Nas entranhas da economia, o macroambiente de negócios inclui pelo menos seis variáveis: sociais, ecológicas, legais, tecnológicas, políticas e demográficas. De forma geral, se fosse possível estabelecer um ranking, os especialistas acreditam que o último desses fatores seja o mais emblemático para um crescimento sustentável, pois trata do tamanho da população, da taxa de natalidade, da distribuição de renda, da expectativa de vida e do Índice de Desenvolvimento Humano (IDH).

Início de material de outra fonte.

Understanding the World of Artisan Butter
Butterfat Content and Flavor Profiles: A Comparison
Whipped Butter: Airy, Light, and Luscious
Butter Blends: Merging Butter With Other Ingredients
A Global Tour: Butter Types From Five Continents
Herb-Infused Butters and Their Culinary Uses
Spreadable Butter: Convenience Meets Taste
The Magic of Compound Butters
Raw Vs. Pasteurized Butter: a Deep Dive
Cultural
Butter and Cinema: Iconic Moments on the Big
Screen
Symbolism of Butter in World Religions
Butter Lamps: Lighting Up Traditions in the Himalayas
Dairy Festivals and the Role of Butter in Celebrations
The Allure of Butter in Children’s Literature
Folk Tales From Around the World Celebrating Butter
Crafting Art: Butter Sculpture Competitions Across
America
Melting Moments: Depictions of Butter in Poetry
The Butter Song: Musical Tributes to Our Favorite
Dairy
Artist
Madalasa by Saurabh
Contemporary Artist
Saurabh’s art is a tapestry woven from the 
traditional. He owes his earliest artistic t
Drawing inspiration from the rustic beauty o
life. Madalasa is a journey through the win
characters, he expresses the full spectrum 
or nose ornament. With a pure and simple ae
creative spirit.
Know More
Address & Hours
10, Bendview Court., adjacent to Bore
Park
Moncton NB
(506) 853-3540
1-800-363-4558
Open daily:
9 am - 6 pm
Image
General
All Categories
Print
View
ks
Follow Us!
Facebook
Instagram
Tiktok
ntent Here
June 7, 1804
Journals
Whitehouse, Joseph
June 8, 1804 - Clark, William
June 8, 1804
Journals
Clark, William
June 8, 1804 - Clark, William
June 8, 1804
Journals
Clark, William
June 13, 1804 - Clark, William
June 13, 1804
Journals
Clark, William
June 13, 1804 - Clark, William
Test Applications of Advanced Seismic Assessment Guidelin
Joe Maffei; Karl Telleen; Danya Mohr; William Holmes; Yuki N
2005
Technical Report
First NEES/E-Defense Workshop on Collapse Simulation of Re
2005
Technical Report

Tudo junto é capaz de influir positivamente ou não no futuro de país. Na prática, isto significa que análises demográficas seriam mais importantes do que as avaliações sobre as taxas de inflação e os juros, as balanças comercial e de pagamentos, o emprego, a renda e a infraestrutura. Reforço: é impossível isolar hierarquicamente tais coisas, mas aqui trataremos tudo isso num livre exercício de riscos e cenários, antes que alguém se sinta estimulado a começar a atirar pedras.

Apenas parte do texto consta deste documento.